Die anfängliche Herstellung einiger Kontakte zwischen r-Proteinen und rRNA stabilisiert möglicherweise bestimmte RNA-Konformationen und induziert Veränderungen in der rRNA-Konformation, um Bindungsstellen für zusätzliche (sekundäre oder tertiäre) r-Proteine zu schaffen. Die Bindung von r-Proteinen konsolidiert also die Faltungsgewinne der RNA und verleiht dem Assemblierungsprozess eine bestimmte Richtung. Dies legt ein Modell nahe, bei dem der Zusammenbau durch eine abwechselnde Reihe von RNA-Konformationsänderungen und Proteinbindungen erfolgt, die nacheinander die endgültige RNA-Struktur stabilisieren. Kinetische Daten haben gezeigt, dass der Zusammenbau der reifen 30S-Untereinheiten über mehrere, parallele RNA-Faltungswege erfolgt, die alle zum Endprodukt konvergieren. Dies hat zu dem Konzept einer Assemblierungslandschaft im Gegensatz zu einem einzigen Weg geführt, über den die Assemblierung der ribosomalen Untereinheiten erfolgt.
Schließlich haben In-vitro-Studien ergeben, dass die Ribosomen-Assemblierung in der 5′-nach-3′-Richtung erfolgt. PC/MS und chemische Untersuchungen der Sekundärstruktur von rRNA haben gezeigt, dass die Bindung von r-Protein an die 5′-Domäne von rRNA beobachtet werden kann, bevor Proteinkontakte mit der 3′-Domäne von rRNA hergestellt werden. Im Gegensatz dazu zeigten Hydroxylradikal-Fußabdrucktests einen anfänglichen Ausbruch des Nukleotidschutzes entlang der gesamten 16S-rRNA, was darauf hindeutet, dass die RNA-Faltung von vielen verschiedenen, über die RNA verteilten Stellen ausgeht und somit auf eine fehlende 5′-zu-3′-Richtung beim Zusammenbau hindeutet. Diese widersprüchlichen Beobachtungen lassen sich miteinander in Einklang bringen, wenn man die Art der verschiedenen Versuchsaufbauten berücksichtigt. Bei der PC/MS wird die Kinetik der Proteinbindung an rRNA gemessen, so dass nur stabile r-Protein-rRNA-Wechselwirkungen nachgewiesen werden können, da r-Proteine, die während des Pulses nur schwach binden, während der Verfolgung ausgewaschen werden können. Footprinting-Assays hingegen können den Nukleotidschutz sowohl durch schwach interagierende als auch durch stabil assoziierte r-Proteine erfassen. Zusammengenommen deuten diese Daten darauf hin, dass der Ribosomenzusammenbau zwar über die gesamte rRNA erfolgen kann, die endgültige enge Assoziation der r-Proteine mit der rRNA jedoch in 5′- zu 3′-Richtung stattfindet.
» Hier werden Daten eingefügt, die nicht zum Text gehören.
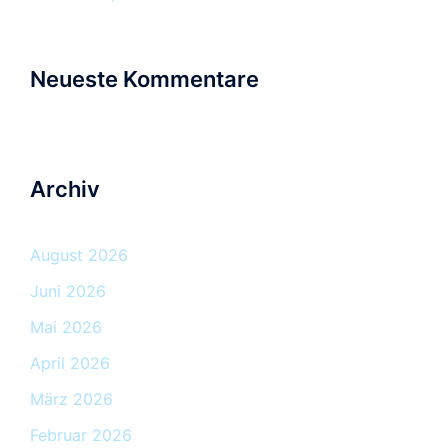
Neueste Kommentare
Archiv
August 2026
Juni 2026
Mai 2026
April 2026
März 2026
Februar 2026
Es ist wichtig zu bedenken, wie diese In-vitro-Experimente den Zusammenbau in vivo widerspiegeln könnten oder nicht. Zum Beispiel ist der Ribosomenaufbau in vivo mit der Transkription von rRNA gekoppelt, was vermutlich auch zu der beobachteten 5′-nach-3′-Richtung der r-Protein-Assoziation beiträgt. rRNA könnte sich so entwickelt haben, dass sie sich bei ihrer Synthese von 5′ nach 3′ faltet und auf diese Weise r-Proteine einbaut, wodurch der Aufbau mit der Transkription von rRNA gekoppelt wird. Die Notwendigkeit eines Erhitzungsschritts während der Rekonstitution ribosomaler Untereinheiten in vitro und die Identifizierung einer Reihe bakterieller Mutanten, die bei der Produktion von Ribosomen defekt sind, deuten darauf hin, dass während der Ribosomenbiogenese in vivo trans-agierende Faktoren benötigt werden.